Four years ago, when this Richland Creek boondoggle was first floated during the rule of now gone and disgraced House Speaker Glenn Richardson of Paulding County this newspaper remarked that: “The fallacies inherent in believing that more reservoirs alone will remedy a water-supply shortage largely confined to the Atlanta metropolitan area is nowhere more apparent than in Paulding County’s quest ...”
The Paulding project is basically to provide that region with 35 million gallons a day — three times what Rome uses from the Oostanaula River — by pulling up to 41 million gallons a day from the Etowah River below the dam creating Lake Allatoona. (The difference is largely evaporation loss.)
Much to the chagrin of some environmentalists, this paper is not against all reservoirs … just really, really dumb and useless ones.
THIS ONE is about as dumb as it gets, not for Paulding so much as for “the big picture” of Atlanta’s metropolitan water-supply problem. This not a reservoir. It is filling a water jug from your neighbor’s tap and putting it by your armchair so, in case you get thirsty while watching TV, you don’t have to walk all the way to the kitchen to use your own where it would cost you money.
The reason the Etowah’s flow past Rome could be reduced by all this is that Paulding only treats and returns about 18 million of those 35 million gallons it uses daily. Almost 90 percent of Paulding residences are still on septic systems. Floyd Countians might have to pay more for flushing their own toilets (most unincorporated population clusters here are served by Rome’s wastewater system) because Paulding apparently has never invested in sewer lines and treatment plant capacity.

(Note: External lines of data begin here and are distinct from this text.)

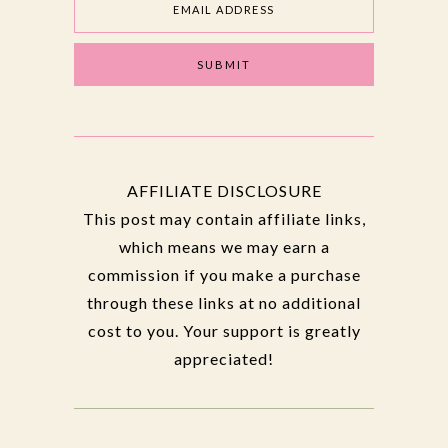
AFFILIATE DISCLOSURE
This post may contain affiliate links,
which means we may earn a
commission if you make a purchase
through these links at no additional
cost to you. Your support is greatly
appreciated!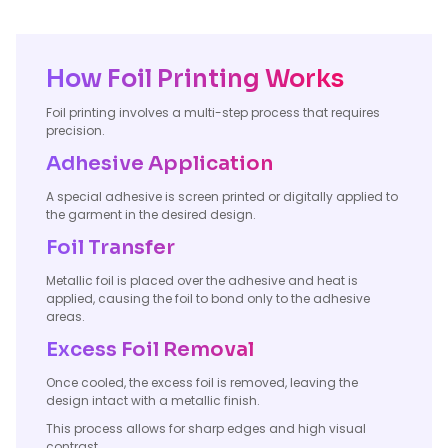
How Foil Printing Works
Foil printing involves a multi-step process that requires
precision.
Adhesive Application
A special adhesive is screen printed or digitally applied to
the garment in the desired design.
Foil Transfer
Metallic foil is placed over the adhesive and heat is
applied, causing the foil to bond only to the adhesive
areas.
Excess Foil Removal
Once cooled, the excess foil is removed, leaving the
design intact with a metallic finish.
This process allows for sharp edges and high visual
contrast.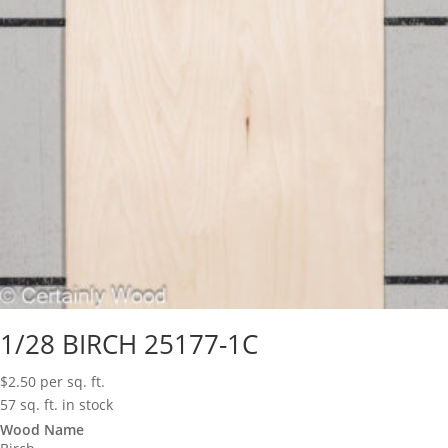
1/28 BIRCH 25177-1C
$
2.50
per sq. ft.
57 sq. ft. in stock
Wood Name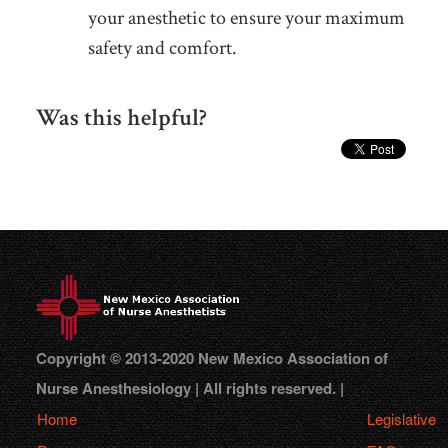
your anesthetic to ensure your maximum
safety and comfort.
Was this helpful?
Copyright © 2013-2020 New Mexico Association of
Nurse Anesthesiology | All rights reserved. |
Home
Legislative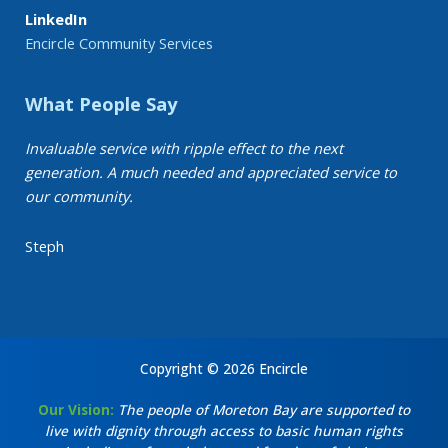
LinkedIn
Encircle Community Services
What People Say
Invaluable service with ripple effect to the next
generation. A much needed and appreciated service to
our community.
Steph
Copyright © 2026 Encircle
Our Vision:
The people of Moreton Bay are supported to
live with dignity through access to basic human rights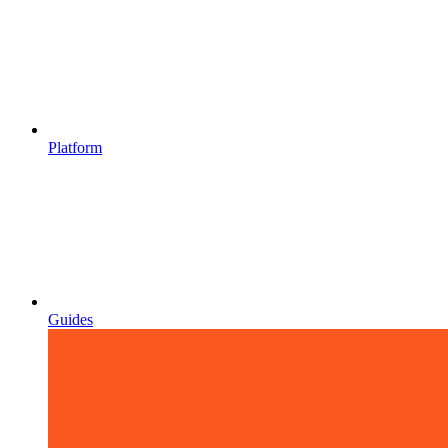
Platform
Guides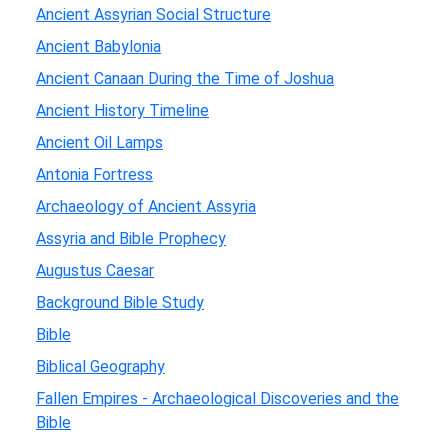
Ancient Assyrian Social Structure
Ancient Babylonia
Ancient Canaan During the Time of Joshua
Ancient History Timeline
Ancient Oil Lamps
Antonia Fortress
Archaeology of Ancient Assyria
Assyria and Bible Prophecy
Augustus Caesar
Background Bible Study
Bible
Biblical Geography
Fallen Empires - Archaeological Discoveries and the
Bible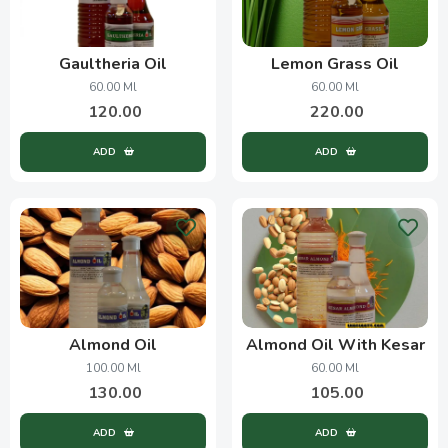
Gaultheria Oil
Lemon Grass Oil
60.00 Ml
60.00 Ml
120.00
220.00
ADD
ADD
Almond Oil
Almond Oil With Kesar
100.00 Ml
60.00 Ml
130.00
105.00
ADD
ADD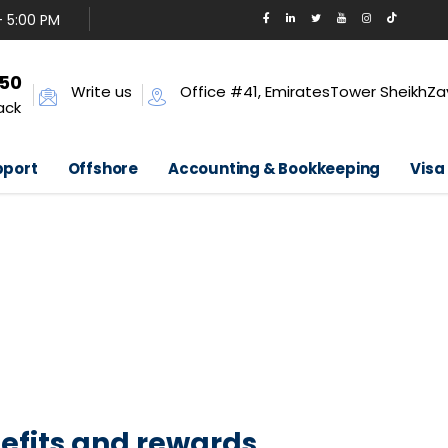
- 5:00 PM
650
Write us
Office #41, EmiratesTower SheikhZa
ack
pport
Offshore
Accounting & Bookkeeping
Visa
efits and rewards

Thus because they haven’t wanted to pay for such things it is now up to Greater Romans to cover the cost of their refusal?

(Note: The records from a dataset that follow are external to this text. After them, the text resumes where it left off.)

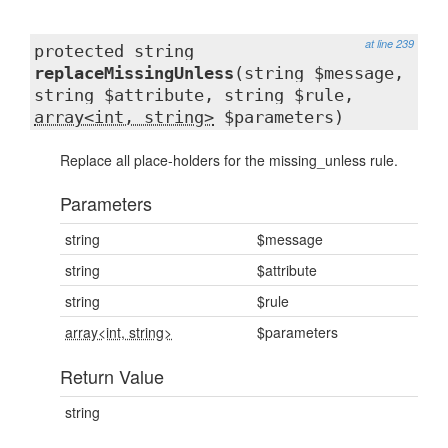
at line 239
protected string
replaceMissingUnless
(string $message,
string $attribute, string $rule,
array<int, string>
$parameters)
Replace all place-holders for the missing_unless rule.
Parameters
string
$message
string
$attribute
string
$rule
array<int, string>
$parameters
Return Value
string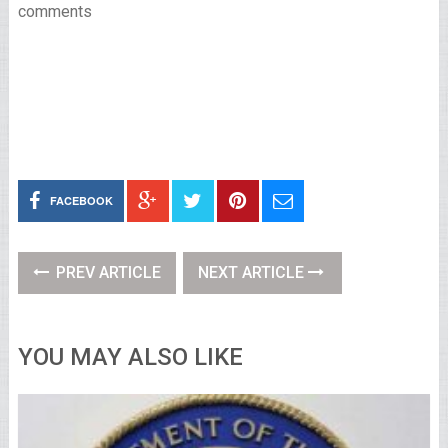
comments
FACEBOOK
PREV ARTICLE
NEXT ARTICLE
YOU MAY ALSO LIKE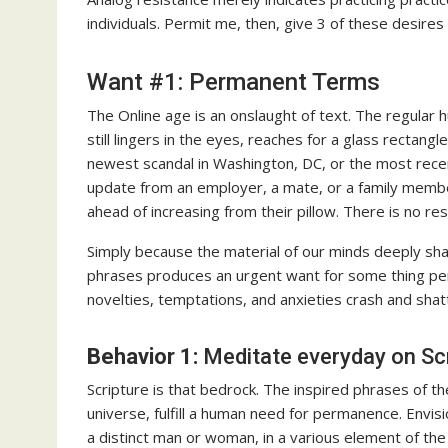
individuals. Permit me, then, give 3 of these desire
Want #1: Permanent Terms
The Online age is an onslaught of text. The regular
still lingers in the eyes, reaches for a glass recta
newest scandal in Washington, DC, or the most recent
update from an employer, a mate, or a family membe
ahead of increasing from their pillow. There is no res
Simply because the material of our minds deeply sha
phrases produces an urgent want for some thing per
novelties, temptations, and anxieties crash and shat
Behavior 1:
Meditate everyday on Scr
Scripture is that bedrock. The inspired phrases of th
universe, fulfill a human need for permanence. Envisi
a distinct man or woman, in a various element of the 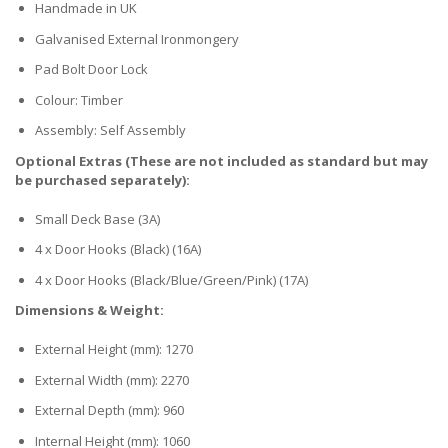
Handmade in UK
Galvanised External Ironmongery
Pad Bolt Door Lock
Colour: Timber
Assembly: Self Assembly
Optional Extras (These are not included as standard but may
be purchased separately):
Small Deck Base (3A)
4 x Door Hooks (Black) (16A)
4 x Door Hooks (Black/Blue/Green/Pink) (17A)
Dimensions & Weight:
External Height (mm): 1270
External Width (mm): 2270
External Depth (mm): 960
Internal Height (mm): 1060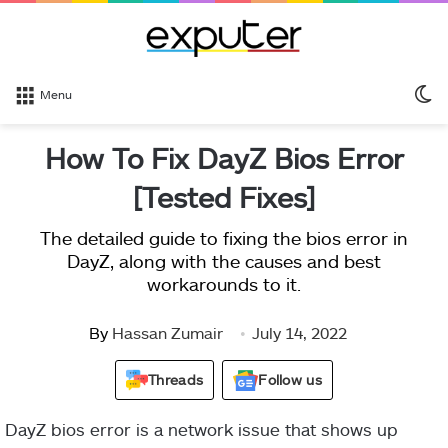
S
Menu
sk
How To Fix DayZ Bios Error
[Tested Fixes]
The detailed guide to fixing the bios error in
DayZ, along with the causes and best
workarounds to it.
By
Hassan Zumair
July 14, 2022
Threads
Follow us
DayZ bios error is a network issue that shows up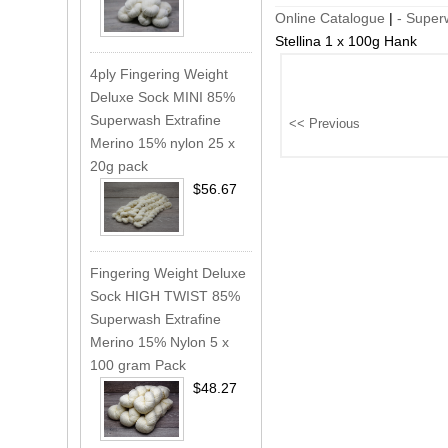
Online Catalogue
|
- Super
Stellina 1 x 100g Hank
4ply Fingering Weight
Deluxe Sock MINI 85%
Superwash Extrafine
Merino 15% nylon 25 x
20g pack
$56.67
Fingering Weight Deluxe
Sock HIGH TWIST 85%
Superwash Extrafine
Merino 15% Nylon 5 x
100 gram Pack
$48.27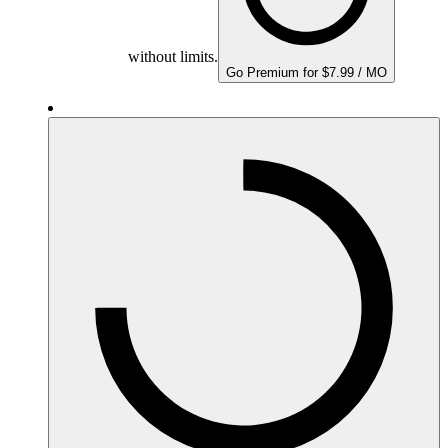
without limits.
Go Premium for $7.99 / MO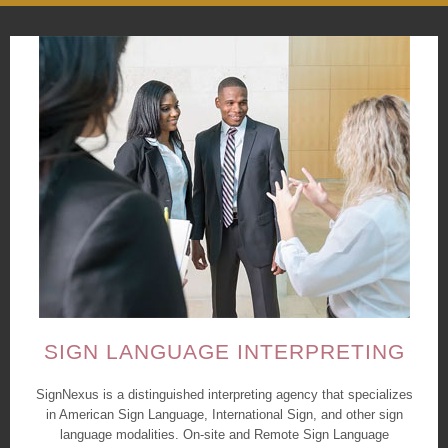
SIGN LANGUAGE INTERPRETING
SignNexus is a distinguished interpreting agency that specializes
in American Sign Language, International Sign, and other sign
language modalities. On-site and Remote Sign Language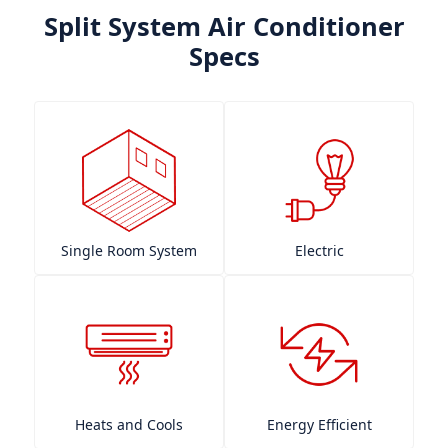
Split System Air Conditioner
Specs
Single Room System
Electric
Heats and Cools
Energy Efficient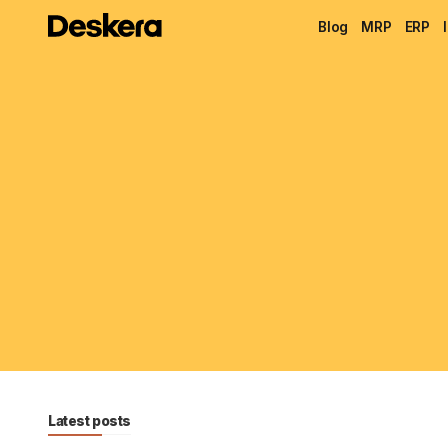
Blog
MRP
ERP
Latest posts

Now, as good neighbors, if the state wanted to kick in $29 million to help Paulding get started on a massive sewer/wastewater upgrade that might be a different matter although, frankly, still not this region’s responsibility. Let’s just figure such kindness might convince their legislators to add their voices to tennis center funding. Someday Georgians will figure out that they may not all fish from the same lake but that they’re all in the same boat.
IF PAULDING thus winds up treating another 17-18 million gallons of wastewater daily that would mean it could build its reservoir in the future, just for the comfort of keeping a jug around, and in the process return as much to the Etowah as it takes out.

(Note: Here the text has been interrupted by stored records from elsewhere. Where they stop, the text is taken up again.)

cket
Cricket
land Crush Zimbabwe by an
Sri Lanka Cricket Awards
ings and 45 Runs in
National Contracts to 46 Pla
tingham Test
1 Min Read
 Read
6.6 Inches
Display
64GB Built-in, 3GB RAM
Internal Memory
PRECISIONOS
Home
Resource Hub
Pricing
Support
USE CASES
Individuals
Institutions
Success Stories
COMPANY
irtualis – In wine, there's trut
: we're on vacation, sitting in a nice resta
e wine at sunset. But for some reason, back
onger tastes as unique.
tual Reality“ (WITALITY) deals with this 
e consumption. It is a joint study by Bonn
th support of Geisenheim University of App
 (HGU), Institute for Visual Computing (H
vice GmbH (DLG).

For Paulding to advocate, and the state to ask Greater Romans to help pay for, something that could wind up negatively impacting both the environment and wallets so far downstream of this project is ludicrous. It is further evidence of a notable trend in recent years as regard Northwest Georgia: If area taxpayers have any role in state affairs it increasingly seems limited to paying the bills of others.
If we do have legislators — a rumor — they sure are quiet about such matters.
Guess they don’t know that “no more taxes” should include not having to pay off the bonded indebtedness of others nor paying more for our own water because others won’t have to pay for theirs. If there’s going to be a tea party held around here it might be good to start out with knowing brewing such up starts with water.